**WORK TASK:**
Return exactly the lines below, starting with the one that has "Odeon Light (67, 959)" and going on through the one that has "Cервис (412, 2170)".

START DATASET CONTENT

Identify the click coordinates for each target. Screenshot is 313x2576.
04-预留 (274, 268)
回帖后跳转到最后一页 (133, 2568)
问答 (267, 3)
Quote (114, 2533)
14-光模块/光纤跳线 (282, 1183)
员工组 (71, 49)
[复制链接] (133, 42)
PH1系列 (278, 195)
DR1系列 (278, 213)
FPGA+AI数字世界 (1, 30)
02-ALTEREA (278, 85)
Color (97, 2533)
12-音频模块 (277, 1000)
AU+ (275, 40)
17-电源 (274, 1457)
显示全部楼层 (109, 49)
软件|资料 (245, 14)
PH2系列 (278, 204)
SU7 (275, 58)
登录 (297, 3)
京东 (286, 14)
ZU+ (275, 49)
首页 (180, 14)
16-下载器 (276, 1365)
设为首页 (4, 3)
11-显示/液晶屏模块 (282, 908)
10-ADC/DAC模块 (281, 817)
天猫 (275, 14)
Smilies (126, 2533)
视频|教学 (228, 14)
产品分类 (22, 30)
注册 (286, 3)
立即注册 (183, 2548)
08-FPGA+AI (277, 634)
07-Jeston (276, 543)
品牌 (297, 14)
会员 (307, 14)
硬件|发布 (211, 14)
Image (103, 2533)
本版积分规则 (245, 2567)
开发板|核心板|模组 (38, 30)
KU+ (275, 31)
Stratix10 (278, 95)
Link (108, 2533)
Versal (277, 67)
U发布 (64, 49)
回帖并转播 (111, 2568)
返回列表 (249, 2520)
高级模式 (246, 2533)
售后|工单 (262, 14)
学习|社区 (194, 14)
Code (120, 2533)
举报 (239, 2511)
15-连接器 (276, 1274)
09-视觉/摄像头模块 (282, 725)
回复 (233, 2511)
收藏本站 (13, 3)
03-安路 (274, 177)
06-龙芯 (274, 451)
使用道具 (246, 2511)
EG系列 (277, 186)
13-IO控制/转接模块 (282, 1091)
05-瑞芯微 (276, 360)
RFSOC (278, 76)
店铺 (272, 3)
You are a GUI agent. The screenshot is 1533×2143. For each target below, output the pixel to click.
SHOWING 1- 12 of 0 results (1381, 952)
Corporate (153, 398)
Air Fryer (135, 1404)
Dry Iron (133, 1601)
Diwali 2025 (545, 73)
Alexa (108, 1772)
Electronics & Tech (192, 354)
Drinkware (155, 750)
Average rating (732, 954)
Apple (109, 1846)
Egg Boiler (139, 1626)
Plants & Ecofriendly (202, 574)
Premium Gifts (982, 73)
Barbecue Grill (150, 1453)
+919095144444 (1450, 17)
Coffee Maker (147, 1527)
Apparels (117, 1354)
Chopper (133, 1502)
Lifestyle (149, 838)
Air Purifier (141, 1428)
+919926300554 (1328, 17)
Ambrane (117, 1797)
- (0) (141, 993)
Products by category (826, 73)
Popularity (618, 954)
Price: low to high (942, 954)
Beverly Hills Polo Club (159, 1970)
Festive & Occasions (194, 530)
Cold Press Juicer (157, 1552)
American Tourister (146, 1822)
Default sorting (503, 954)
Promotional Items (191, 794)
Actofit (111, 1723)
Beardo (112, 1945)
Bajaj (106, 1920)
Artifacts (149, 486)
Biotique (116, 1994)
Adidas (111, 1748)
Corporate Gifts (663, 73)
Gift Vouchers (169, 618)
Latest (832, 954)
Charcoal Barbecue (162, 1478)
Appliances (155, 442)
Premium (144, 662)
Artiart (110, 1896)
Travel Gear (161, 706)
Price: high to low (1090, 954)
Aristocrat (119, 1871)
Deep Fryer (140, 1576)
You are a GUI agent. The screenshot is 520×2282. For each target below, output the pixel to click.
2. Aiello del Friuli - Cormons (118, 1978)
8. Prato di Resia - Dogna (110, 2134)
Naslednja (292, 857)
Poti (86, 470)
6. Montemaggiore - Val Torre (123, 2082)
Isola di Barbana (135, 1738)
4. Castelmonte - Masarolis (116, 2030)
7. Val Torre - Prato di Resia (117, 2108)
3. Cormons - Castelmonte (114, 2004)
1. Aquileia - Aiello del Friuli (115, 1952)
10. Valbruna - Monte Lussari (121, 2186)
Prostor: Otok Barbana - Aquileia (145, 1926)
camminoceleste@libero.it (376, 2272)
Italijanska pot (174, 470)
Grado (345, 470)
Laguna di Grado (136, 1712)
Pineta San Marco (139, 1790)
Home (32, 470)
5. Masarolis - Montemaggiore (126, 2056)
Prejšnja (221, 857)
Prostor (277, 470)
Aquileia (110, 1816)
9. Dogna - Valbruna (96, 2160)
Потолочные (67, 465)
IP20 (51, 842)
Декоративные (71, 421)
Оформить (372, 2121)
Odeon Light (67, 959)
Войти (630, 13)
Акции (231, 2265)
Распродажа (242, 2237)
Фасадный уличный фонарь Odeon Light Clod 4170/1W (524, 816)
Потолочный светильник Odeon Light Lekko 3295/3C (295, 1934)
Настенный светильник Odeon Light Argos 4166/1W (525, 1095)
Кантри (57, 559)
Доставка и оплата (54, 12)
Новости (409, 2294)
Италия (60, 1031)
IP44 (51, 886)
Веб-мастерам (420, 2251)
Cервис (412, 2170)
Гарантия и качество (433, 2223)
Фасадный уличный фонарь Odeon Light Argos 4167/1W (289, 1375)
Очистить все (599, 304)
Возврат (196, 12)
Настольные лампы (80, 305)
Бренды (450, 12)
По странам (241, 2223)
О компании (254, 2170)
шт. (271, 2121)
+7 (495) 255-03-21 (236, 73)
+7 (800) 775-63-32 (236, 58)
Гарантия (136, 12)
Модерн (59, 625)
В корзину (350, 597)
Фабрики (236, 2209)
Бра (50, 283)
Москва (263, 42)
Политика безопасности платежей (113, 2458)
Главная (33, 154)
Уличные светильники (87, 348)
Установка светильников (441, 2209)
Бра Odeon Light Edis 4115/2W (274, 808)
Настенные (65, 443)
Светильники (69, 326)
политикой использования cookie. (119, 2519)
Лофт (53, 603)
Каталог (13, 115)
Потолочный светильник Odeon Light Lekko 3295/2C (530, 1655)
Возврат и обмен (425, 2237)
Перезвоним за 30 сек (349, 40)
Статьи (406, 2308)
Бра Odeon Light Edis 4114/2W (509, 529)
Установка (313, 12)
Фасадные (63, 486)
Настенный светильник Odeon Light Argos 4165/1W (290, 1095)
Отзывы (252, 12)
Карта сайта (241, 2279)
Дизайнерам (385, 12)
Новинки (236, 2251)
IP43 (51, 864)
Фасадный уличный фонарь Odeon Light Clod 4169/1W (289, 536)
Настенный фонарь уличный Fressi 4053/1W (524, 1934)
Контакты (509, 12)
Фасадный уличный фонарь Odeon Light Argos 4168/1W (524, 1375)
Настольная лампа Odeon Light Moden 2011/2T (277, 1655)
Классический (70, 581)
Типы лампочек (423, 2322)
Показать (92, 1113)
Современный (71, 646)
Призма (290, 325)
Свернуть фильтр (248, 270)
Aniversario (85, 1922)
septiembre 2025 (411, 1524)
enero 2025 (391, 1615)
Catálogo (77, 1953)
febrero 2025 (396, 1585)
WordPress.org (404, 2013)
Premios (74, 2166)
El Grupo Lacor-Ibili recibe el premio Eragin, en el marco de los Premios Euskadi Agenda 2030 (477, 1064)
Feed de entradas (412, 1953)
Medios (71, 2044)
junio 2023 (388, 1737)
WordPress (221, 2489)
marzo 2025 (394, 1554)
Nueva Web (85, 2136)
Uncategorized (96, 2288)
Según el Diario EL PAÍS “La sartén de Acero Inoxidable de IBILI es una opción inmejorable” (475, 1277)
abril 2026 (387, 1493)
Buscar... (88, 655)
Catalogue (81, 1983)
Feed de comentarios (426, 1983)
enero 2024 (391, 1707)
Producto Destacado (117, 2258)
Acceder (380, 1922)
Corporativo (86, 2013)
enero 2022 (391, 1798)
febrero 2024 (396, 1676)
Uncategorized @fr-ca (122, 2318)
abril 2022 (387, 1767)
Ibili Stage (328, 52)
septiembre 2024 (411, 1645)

END DATASET CONTENT

**ANSWER SECTION:**
Odeon Light (67, 959)
Войти (630, 13)
Акции (231, 2265)
Распродажа (242, 2237)
Фасадный уличный фонарь Odeon Light Clod 4170/1W (524, 816)
Потолочный светильник Odeon Light Lekko 3295/3C (295, 1934)
Настенный светильник Odeon Light Argos 4166/1W (525, 1095)
Кантри (57, 559)
Доставка и оплата (54, 12)
Новости (409, 2294)
Италия (60, 1031)
IP44 (51, 886)
Веб-мастерам (420, 2251)
Cервис (412, 2170)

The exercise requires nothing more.